Soweit ich weiß, ja. das war noch bevor das proggi kostenpflichtig wurde, aber ich bin mir nicht sicher ob damit jede auflösung wählbar ist. Probiers einfach aus^^


----------



## AntiFanboy (21. April 2011)

*AW: suche ksotenloses programm zu aufnehmen von ingame-videos*

also auf aktuellen dvs's auch noch drauf?

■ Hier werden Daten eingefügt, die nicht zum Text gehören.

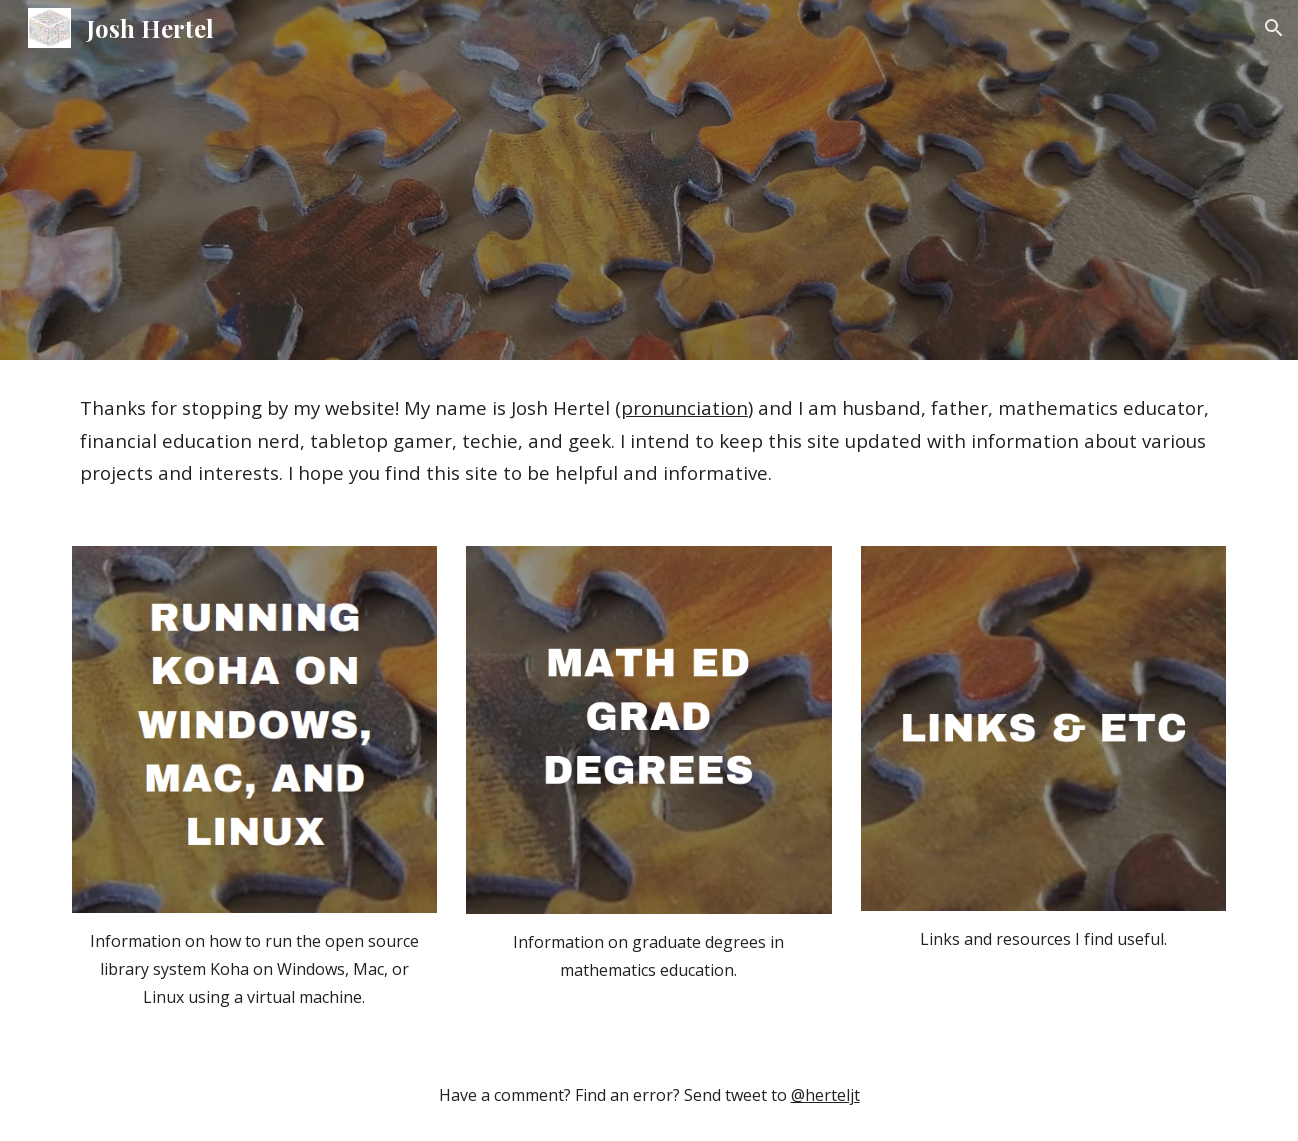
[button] (1274, 28)
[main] (649, 441)
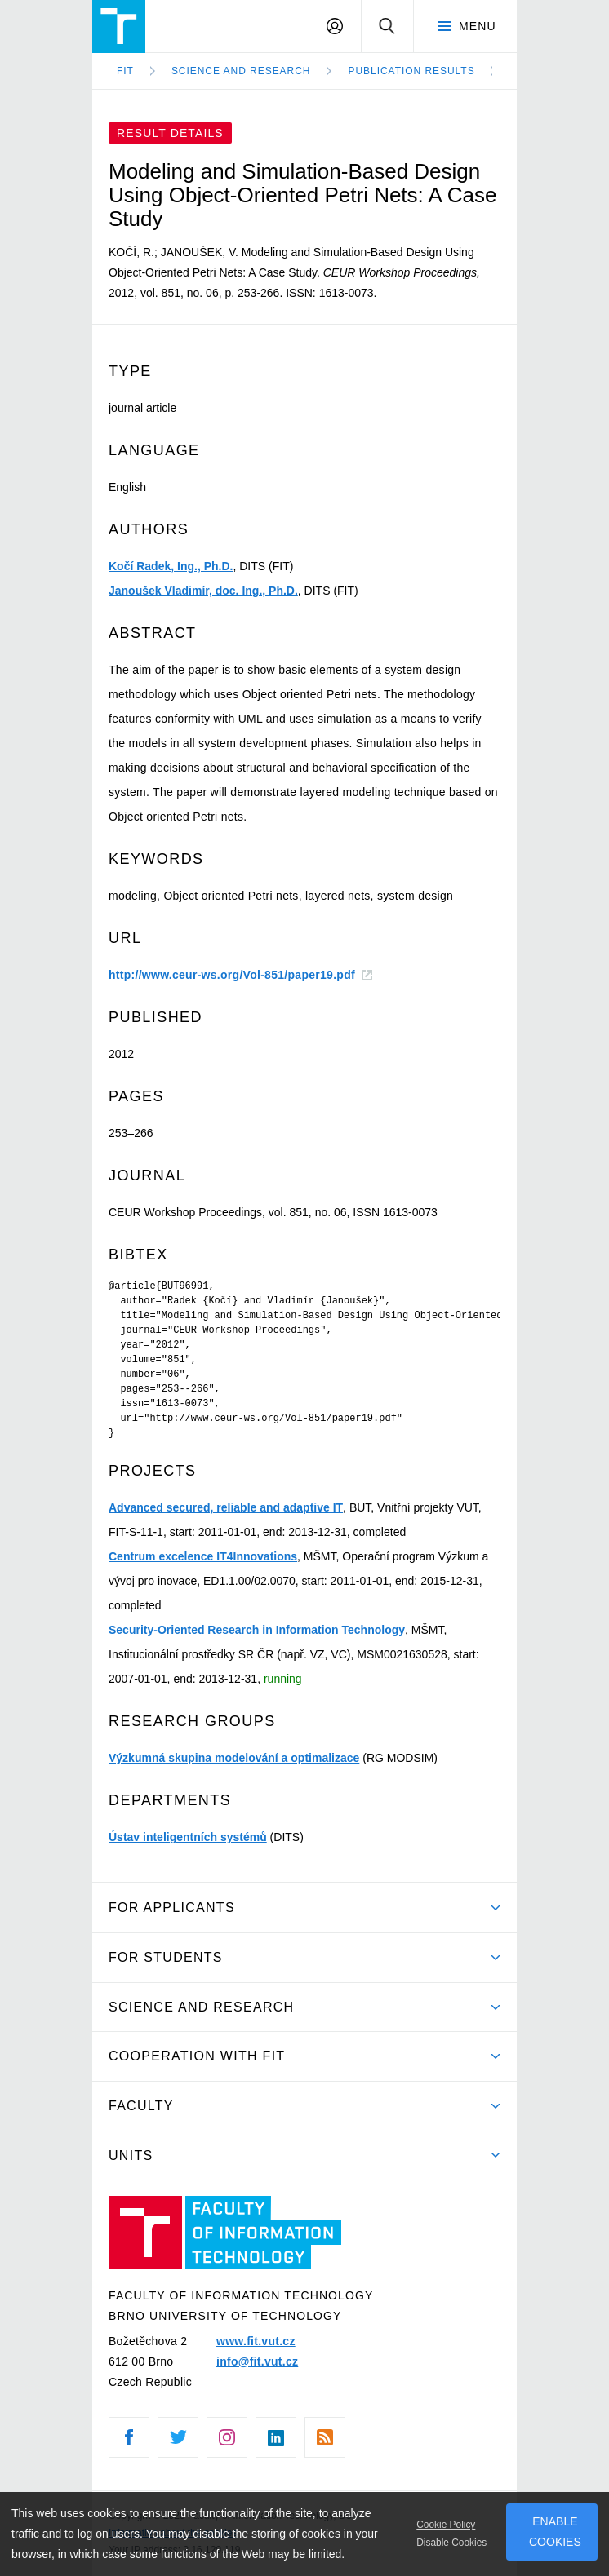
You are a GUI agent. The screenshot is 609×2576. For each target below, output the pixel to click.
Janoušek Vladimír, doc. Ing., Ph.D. (203, 590)
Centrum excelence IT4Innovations (203, 1556)
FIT (125, 71)
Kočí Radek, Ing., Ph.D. (171, 566)
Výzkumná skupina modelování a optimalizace (234, 1757)
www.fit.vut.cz (256, 2341)
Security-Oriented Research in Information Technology (257, 1629)
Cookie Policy (445, 2524)
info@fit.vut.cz (257, 2361)
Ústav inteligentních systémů (188, 1836)
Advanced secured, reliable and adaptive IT (226, 1507)
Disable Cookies (451, 2542)
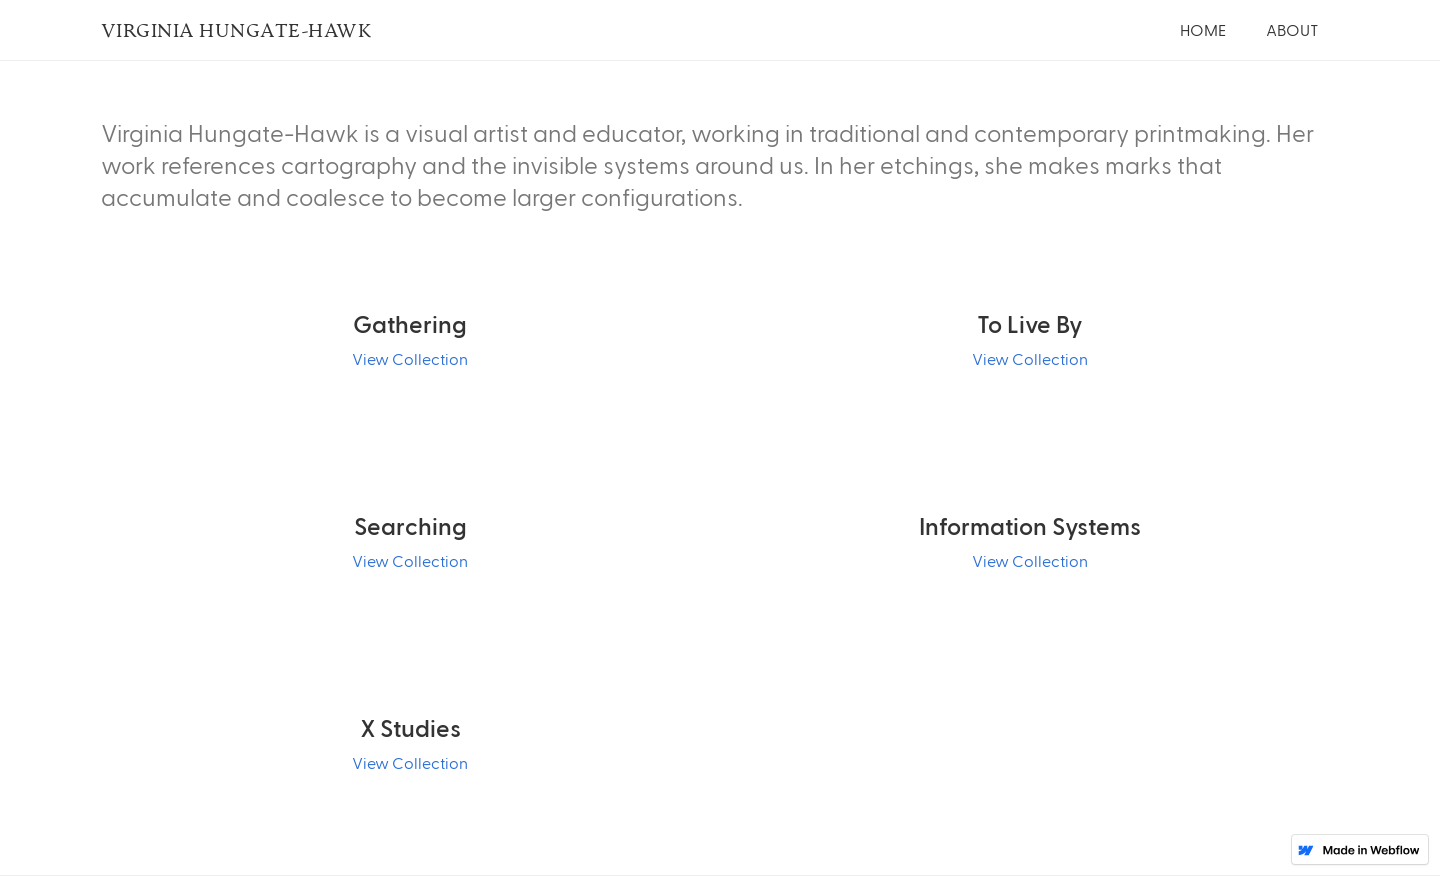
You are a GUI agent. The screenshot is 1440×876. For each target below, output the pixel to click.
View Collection (410, 358)
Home (1203, 29)
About (1292, 29)
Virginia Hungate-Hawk (237, 30)
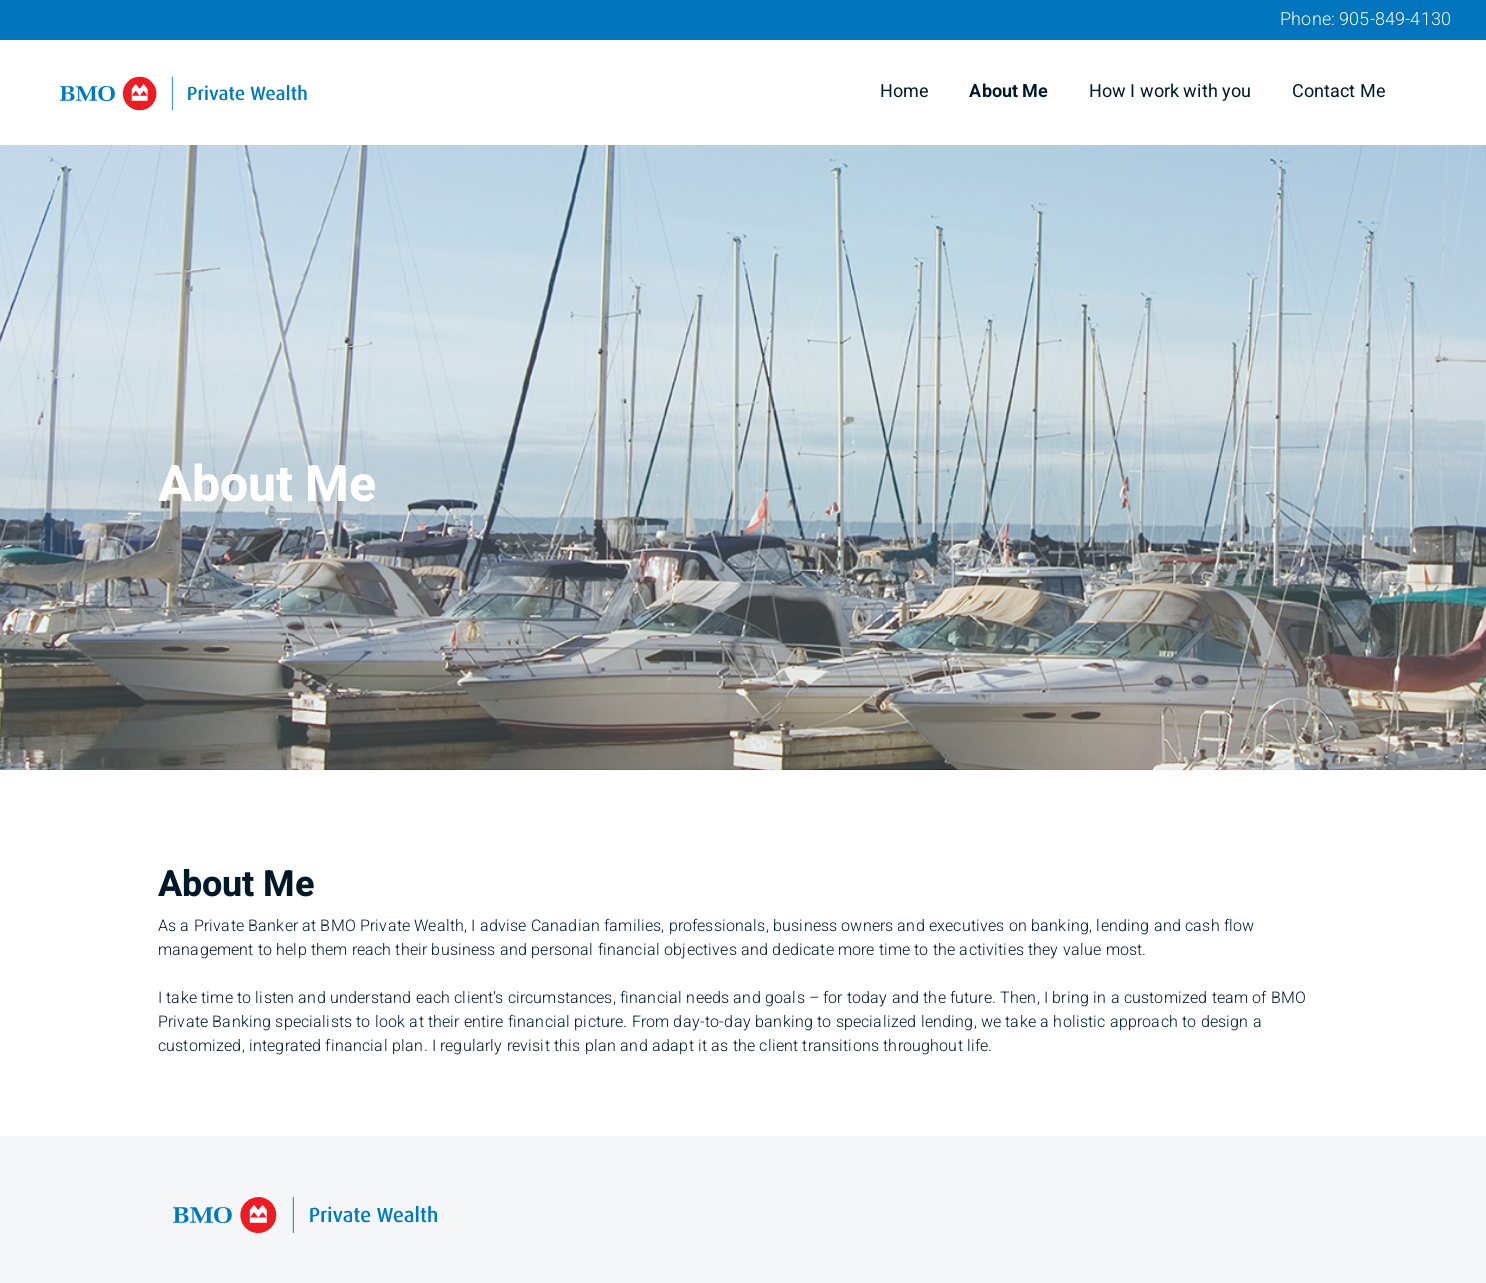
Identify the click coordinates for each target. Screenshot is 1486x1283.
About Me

ich hab die ausgaben seit september ca, ists da wo drauf?


----------



## Pikus (21. April 2011)

*AW: suche ksotenloses programm zu aufnehmen von ingame-videos*

Müsste, es sind ja immer 2 versionen, einmal eine die als "Fraps" bezeichnet wird und einmal "Fraps 1.90D". diese 1.90D ist es^^


----------



## AntiFanboy (21. April 2011)

*AW: suche ksotenloses programm zu aufnehmen von ingame-videos*

ok, werd ich morgen gleich probieren...

hoffentlich komprimiert das programm

ansosnten, wie kanns ich komprimieren?

also möglichstverflustfrei ( videos evtl 1080p)


----------



## Pikus (21. April 2011)

*AW: suche ksotenloses programm zu aufnehmen von ingame-videos*

Das kannst du einstellen. Notfalls musst du sehen, dass du genug platz auf deiner festplatte hast und nach der unkomprimierten aufnahme die datei einfach in ein anderes format wie z.b. MP4 umwandelst.


----------



## Eol_Ruin (22. April 2011)

*AW: suche ksotenloses programm zu aufnehmen von ingame-videos*

Wenn man Neben dem Gamen und dem aufnehmen des Games auch noch einen Full-HD Stream encoden will brauchte man schon einen wirklich schnellen PC 

Nachträgliches Encoden ist z.B. mit *XMedia Recode* oder *SUPER* möglich.


----------



## AntiFanboy (22. April 2011)

so, das 1,9D ist auch auf der aktuellen ausgabe drauf, doch ich hab da ein problem, ich kann nicht aufnehmen^^

nirgenst steht ein hotkey mit dem ich starten bzw beenden könnte




			Dieser Inhalt steht nur eingeloggten Mitgliedern zur Verfügung.


----------



## Infin1ty (22. April 2011)

Häckchen bei "Enable Video Capture Hotkey" setzen 

Die Version kann aber keinen Sound aufnehmen, das geht leider nur mit den kostenüflichtigen.


----------



## AntiFanboy (22. April 2011)

ja, hab ich gemacht, F9 gedrückt und iwie mekr ich nichts...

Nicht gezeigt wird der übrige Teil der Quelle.